Borussia Dortmund’s decision to sack Thomas Tuchel boiled down to one primary reason – the strained relationship between the board members and the manager.
Thomas Tuchel has had a history of falling out with a club’s board. He left his previous club, Mainz, under fiery circumstances. Tuchel chose to leave the club with one year left on his contract despite the board not wanting to release him.
The 43-year-old had a stellar first season in charge with Dortmund, finishing runner-up in the league and recorded the highest point tally ever achieved by a second-placed team in the Bundesliga with 78 points.
The first signs of problems emerged in the summer transfer window following that season where there was a clear clash of interests regarding the club’s transfer policy.

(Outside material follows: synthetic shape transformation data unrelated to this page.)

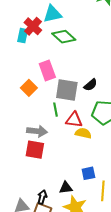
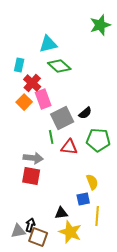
red cross: (33, 26) -> (32, 83), moved
orange square: (29, 88) -> (24, 102), moved
gray square: (67, 90) -> (62, 118), turned -35
yellow semicircle: (83, 133) -> (92, 182), moved, turned 56
black arrow: (42, 197) -> (30, 225), moved

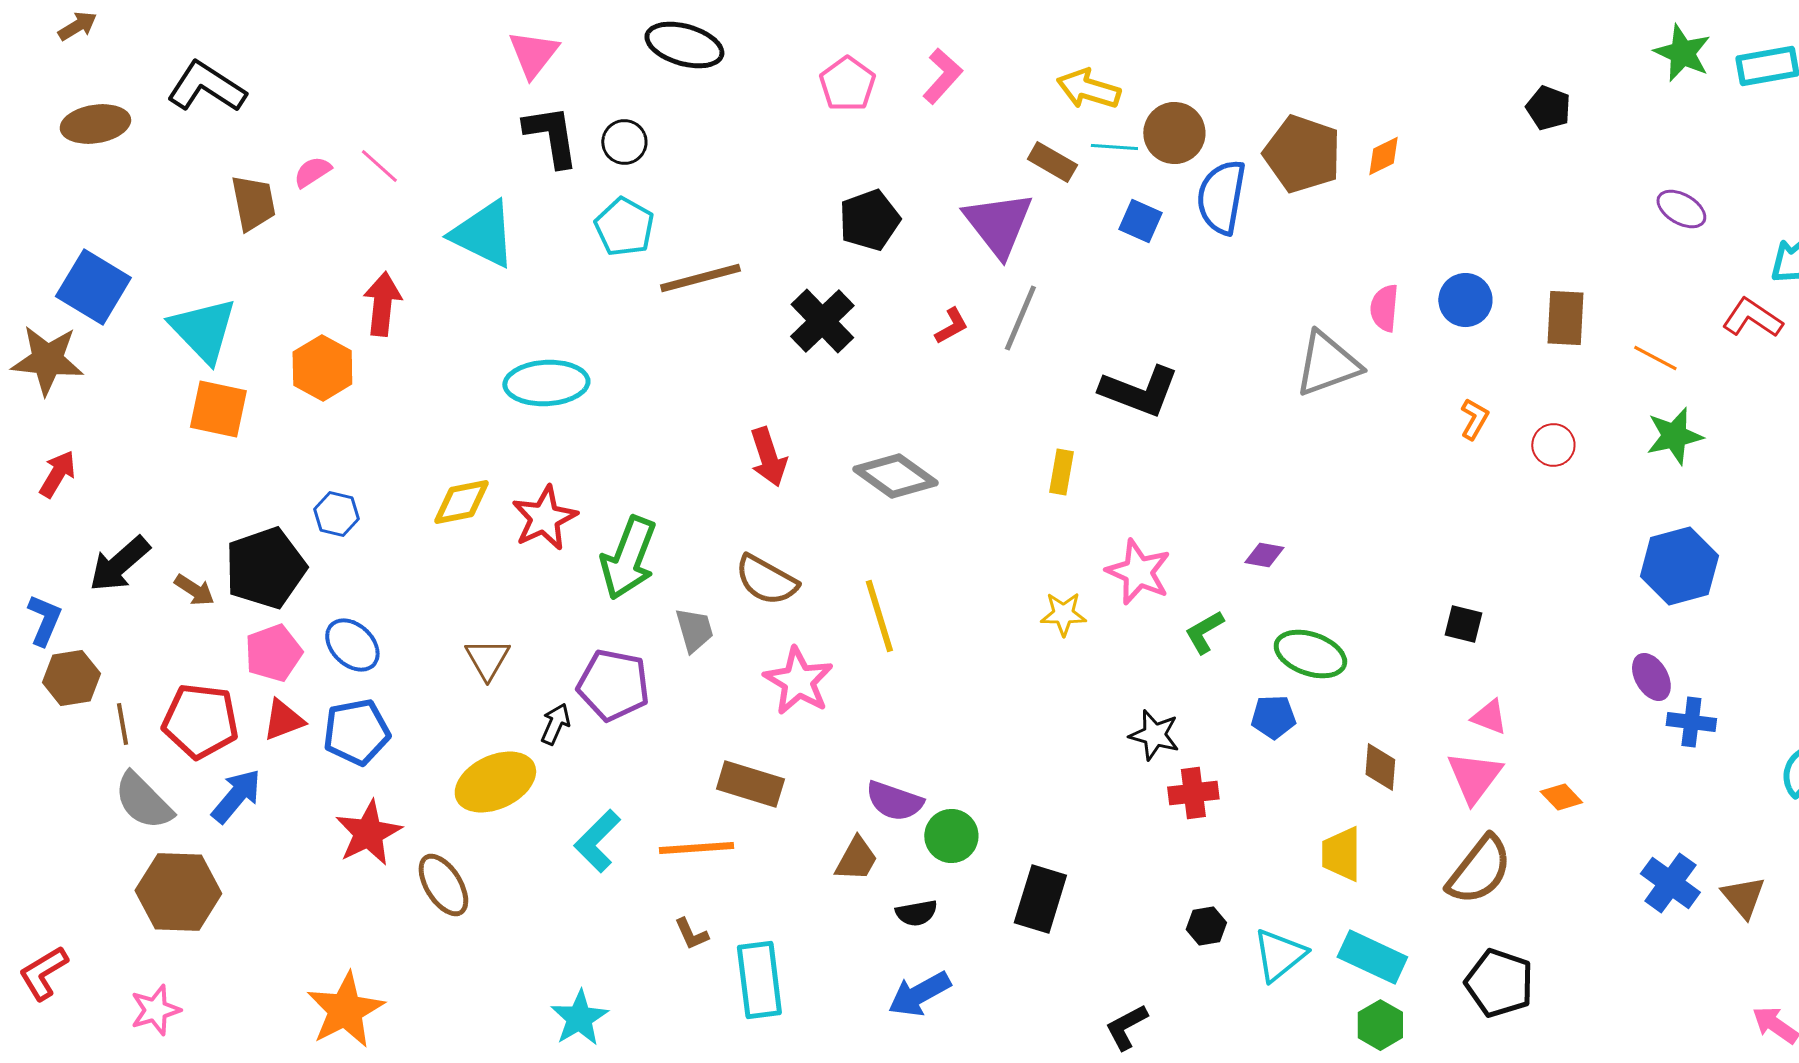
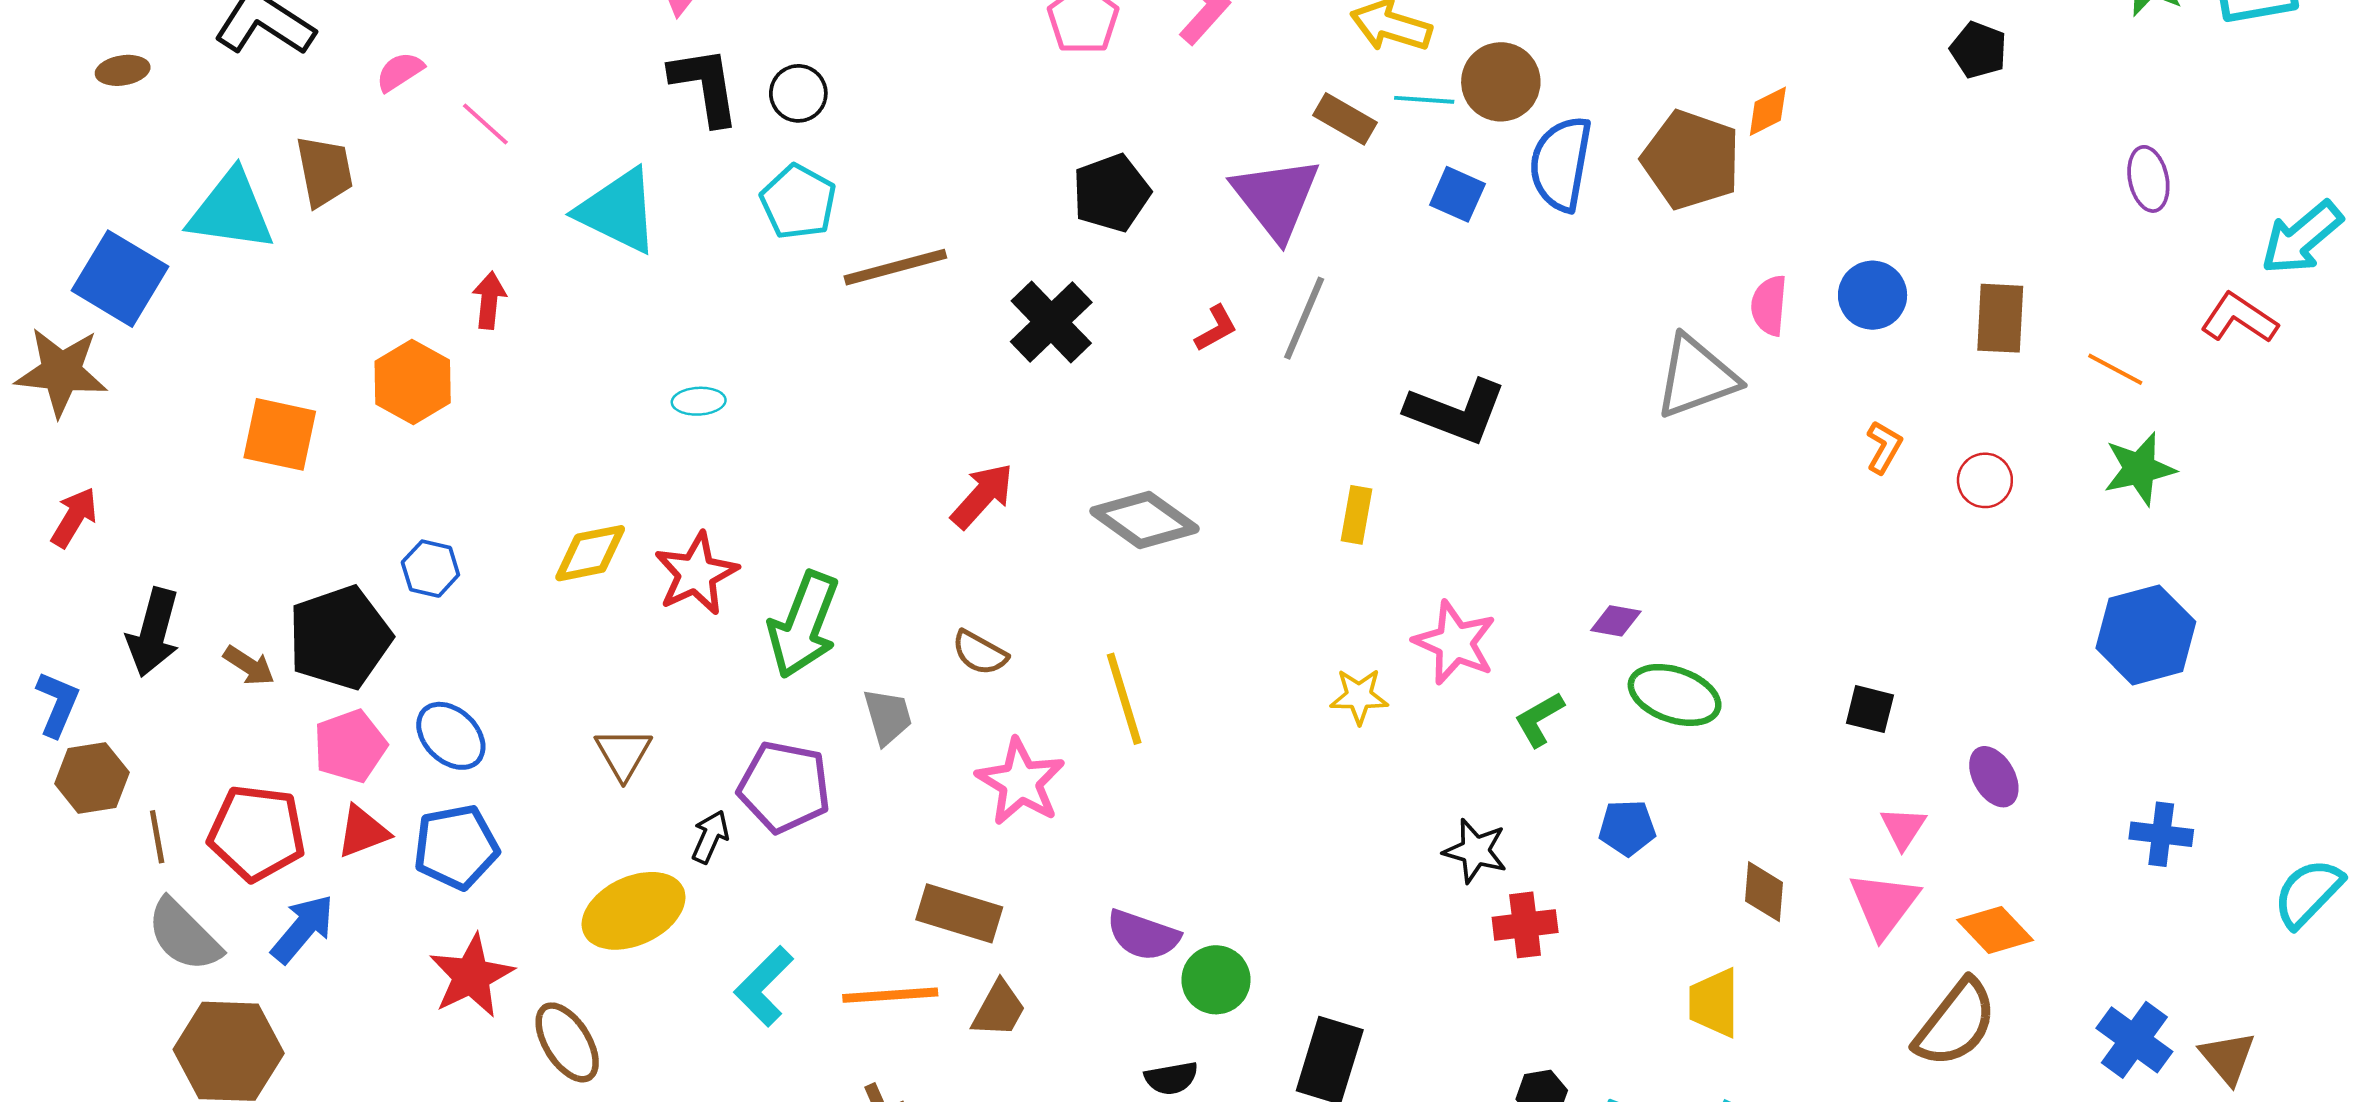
brown ellipse: (95, 124) -> (123, 70), size x0.6
brown pentagon: (1302, 154) -> (1691, 160), moved
pink semicircle: (312, 172) -> (400, 72), moved
purple ellipse: (1681, 209) -> (2148, 179), turned 48
red arrow: (382, 304) -> (489, 300), size x0.7
cyan triangle: (203, 330) -> (231, 211), moved, turned -38
cyan ellipse: (546, 383) -> (699, 401), size x0.5
red arrow: (768, 457) -> (982, 496), turned -120
black arrow: (119, 564) -> (153, 632), turned -34
brown semicircle: (766, 580) -> (980, 653), size x0.7
green ellipse: (1310, 654) -> (1675, 695), moved
purple ellipse: (1651, 677) -> (1994, 777), moved
pink triangle: (1489, 717) -> (1903, 828), turned 42
orange diamond: (1561, 797) -> (1995, 930), size x1.4
brown trapezoid: (856, 859) -> (999, 1009), moved
brown semicircle: (1479, 870) -> (1956, 1023), moved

Dortmund sold three very important players – Matt Hummels, Henrikh Mkhitaryan and Ilkay Gundogan. According to the Daily Mail, Tuchel was furious with the lack of effort to keep these three players and his team was left weak and unable to compete at the top level.
The recruitment of players such as Emre Mor and Ousmane Dembele was promising, but not enough to make up for the lack of experience in the squad to compete at the very top. Tuchel also admitted that it was the board’s decision to sign Swedish forward Aleksander Isac and he had never seen him play before.
It was clear that the Dortmund board prioritized the balancing of finances whereas Tuchel’s focus was purely on on-field performance. A lack of understanding from both sides for each other’s priorities made the foundation of the relationship extremely shaky.
What pushed it beyond repair were the comments made by Tuchel following the attacks on the Dortmund team bus before the Champions League quarter-final clash with Monaco.
Both UEFA and Dortmund agreed to postpone the match by a mere 24 hours. Tuchel publicly criticized the arrangement, questioning the decision made by both parties and accusing them of overlooking the players’ well-being.
Dortmund players were also seemingly against Tuchel, illustrated by their vocal public criticism of his decision to leave Nuri Sahin out of the squad for the German Cup final.
However, the core of the problem lies in the issues between Thomas Tuchel and the board at Dortmund. Coupling this with his tenure at Mainz shows a clear pattern – Tuchel has a fantastic football mind but is perhaps unable to strike a balance between on-field performance and the club’s administrative and financial performance, which would make him a difficult manager to work with.
While it might be unfair and premature to judge Thomas Tuchel’s managerial style from only two experiences, it seems that in a new era of football where the administration of the club is increasingly vital, Tuchel has not quite adjusted his traits for the rigours of dealing with a board of directors in a football club.